MEDIO ORIENTE;OBAMA NON E’ BUSH: T.FERIGO – globalmondo -19/05

 Non manca il coraggio politico nel discorso di Obama sul Medio Oriente. La visione è ampia e le proposte sono inserite in un quadro ben diverso da quello del suo predecessore alla Casa Bianca. Certo alcune parti suscitano perplessità e anche disaccordo ma le novità positive prevalgono. Un discorso che ci ricorda che Obama non è Bush: non solo nel tono.

Le cose positive. La condanna di regimi autoritari, alleati degli USA da lungo tempo, nell’Africa settentrionale e l’impegno di sostenere i movimenti democratici. Ha evitato l’ipocrisia denunciando l’emiro del Bahrain e il Presidente dello Yemen per la repressione nei loro paesi. Ha, per la prima volta pubblicamente sostenuto la proposta “due popoli, due stati” indicandone i confini, quelli del 1967. Ha indicato nel disagio dei giovani e all’avidità di ristrette elite le cause della Primavera araba. Ha sottolineato l’importanza del ruolo della donna, dei suoi diritti e dei diritti delle minoranze cristiane e sciite.

Il termine coraggio non è sproporzionato.  La reazione di Re Abdullah (Arabia Saudita) lo testimonia. Il monarca saudita è arrabbiato, non risparmia le battute salaci richiamando la giovane età del Presidente americano. Considera un grave errore aver abbandonato Hosni Mubarak per le conseguenze che potrebbe avere sulla stessa Arabia Saudita. Re Abdullah è anche furioso per la critica aperta della repressione messa in atto dal Re saudita del Barheim contro la comunità sciita, (58% della popolazione dell’emirato).

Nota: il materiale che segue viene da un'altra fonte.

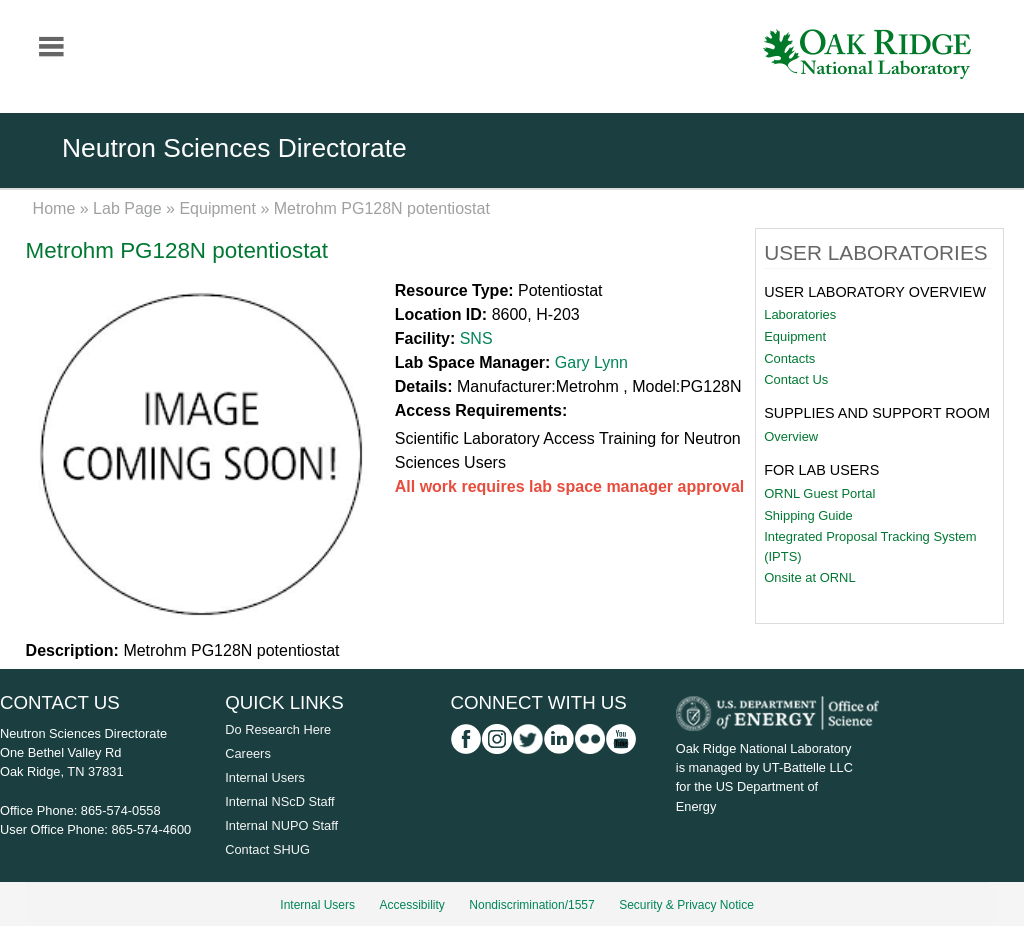  Describe the element at coordinates (267, 849) in the screenshot. I see `Contact SHUG` at that location.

Obama è stato anche onesto e tagliente nella sua implicita critica al Governo d’Israele, al suo atteggiamento ostruzionista nei colloqui con l’Autorità palestinese e la colonizzazione della Cis giordania. Di fatto rendendo quasi impossibile la creazione di uno Stato palestinese. Obama si giocò un bel pezzo del suo prestigio due anni fa facendo ripartire le negoziazioni . Sforzo reso inutile in primo luogo dall’intransigenza di Netanyau. L’inviato di Obama, l’ex senatore G. Mitchell diede le dimissioni per disperazione mescolata al disgusto.

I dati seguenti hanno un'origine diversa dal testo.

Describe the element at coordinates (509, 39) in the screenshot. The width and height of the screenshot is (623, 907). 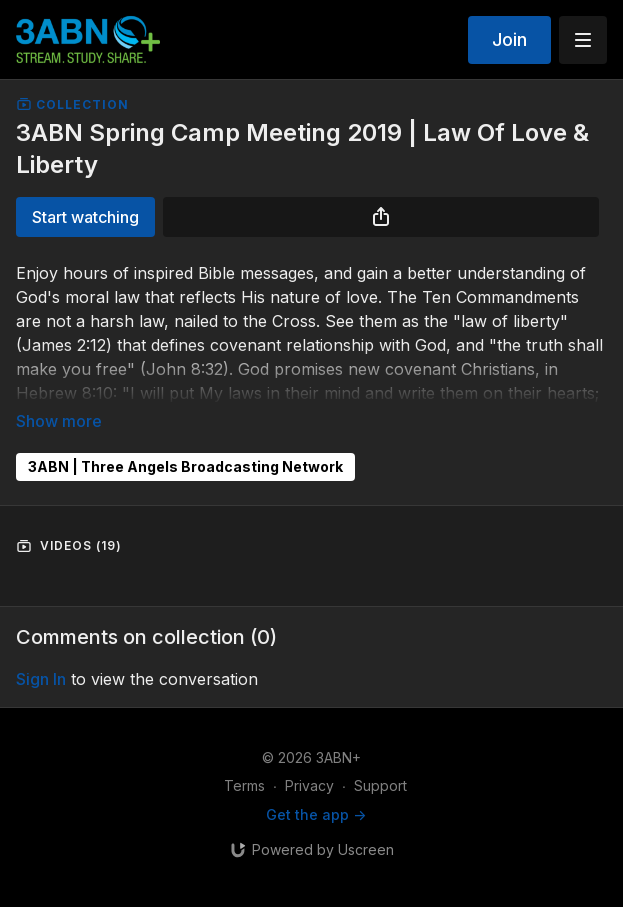 I see `Join` at that location.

Tra le cose di “destra” nel suo discorso risalta la vera e propria ossessione di Washigton nei confronti dell’Iran. Vedere l’opera dell’Iran dietro ai fatti siriani è addentrasi nella dietrologia. Il Partito siriano Baath represse nel sangue il dissenso nel 1982 (Assad padre era al comando) quando non era alleato con l’Iran. Il figlio non ha bisogno dell’aiuto iraniano per ripetere l’esperienza. Non c’è prova di complotti iraniani in Bahrein, e sulla questione del nucleare basta leggere el B.ahradei. E’ probabile che quest’ attenzione eccessiva sul rischio rappresentato dall’Iran nella regione sia per bilanciare le critiche a Israele e Arabia saudita ma l’Iran è importante solo in due contesti , Irak ( grazie a Bush) e Libano (dove Israele non manca di responsabilità). Altro punto debole è l’accusa ai palestinesi dell’uso della violenza: e i coloni armati nella Cisgiordania ? Il bombardamento di Gaza? Il caso flottiglia?

Infine l’aiuto promesso a Egitto e Tunisia va nella direzione necessaria, ma è troppo poco. La situazione economica dei due paesi richiede ben di più.

Un discorso più forte avrebbe dovuto annunciare il ritiro della base navale in Bahreim, il sostegno aperto per il riconoscimento di uno Stato palestinese all’ONU e l’auspicio di una maggiore democratizzazione in Arabia.

Comunque è stato un buon discorso, coraggioso che pone Obama  dalla parte giusta quella dell’Avenue Burghiba, Piazza Tahir, Bengasi e Deera. La parte del futuro possibile. Gli ideali sono lì. In quanto alla politica nel reale è difficile prevedere. Ma almeno Washigton finalmente non blocca la via a chi domanda cambiamenti nella regione.